Chile ostenta un récord no muy alentador, pero que sirve como metáfora para explicar lo que ha sucedido con el estallido social que se inaugura el 18/O. Somos uno de los países más sísmicos del mundo, la placa oceánica se va hundiendo bajo la continental de manera lenta, acumulando energía de manera imperceptible que cada cierto tiempo se libera y nos sacude con terremotos de magnitud, que ponen a prueba la capacidad de respuesta de nuestras instituciones y el temple de los ciudadanos del país para reconstruir. Algo similar ha ocurrido en este tiempo con la acumulación de malestar que varios estudios venían diagnosticando y que algunos ignoraron, pero que, finalmente, se ha traducido en una explosión social que evidencia una fractura profunda en la sociedad chilena, que dejará huellas relevantes en nuestro modelo de sociedad y, sin duda, que demoraremos muchos años en entender y encauzar.

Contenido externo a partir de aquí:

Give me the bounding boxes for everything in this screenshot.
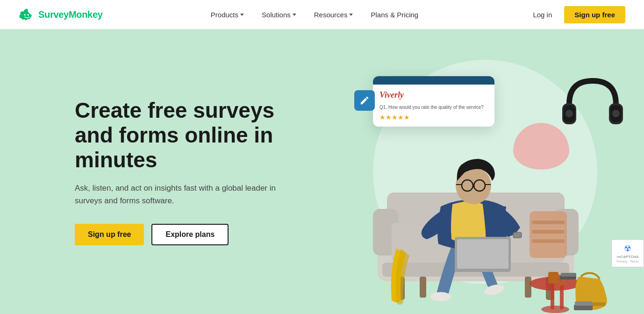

Por cierto, no es la primera vez que ello ocurre ni en nuestra historia remota ni en la reciente. Ya en 2006 y en 2011 vimos como un movimiento multitudinario de estudiantes se manifestó a través de protestas masivas que expresaban el clamor por un cambio. Las movilizaciones de esos años trajeron en los años siguientes un conjunto de otras manifestaciones de carácter sectorial como el medioambiente, la previsión, género o diversidad sexual. Todas ellas, sin embargo, tenían como denominador común la denuncia hacia un sistema que propiciaba la desigualdad y relegaba a importantes sectores de la población. Estos movimientos son, sin duda, un antecedente de este malestar que encontramos en las calles y se expresa con fuerza, pero que, a diferencia de los anteriores, no tiene liderazgos nítidos ni una demanda concreta, más allá de la que está en el origen, que es una protesta por el alza del pasaje del Metro de Santiago (transporte de trenes subterráneos). Lo que se ha ido acumulando en Chile, conforme el estallido social ocurre y ha continuado en las manifestaciones, es la articulación de un discurso que tiene dos denominadores comunes: la justicia social como la contracara de la desigualdad objetiva y subjetiva que existe en Chile y el abuso de poder como una cuestión intolerable y que tiene como principal flanco el descrédito generalizado de las instituciones. Todo lo anterior, gatillado por una serie de fenómenos que las instituciones de la política fueron incapaces de atender y canalizar suficientemente desde la reinauguración democrática.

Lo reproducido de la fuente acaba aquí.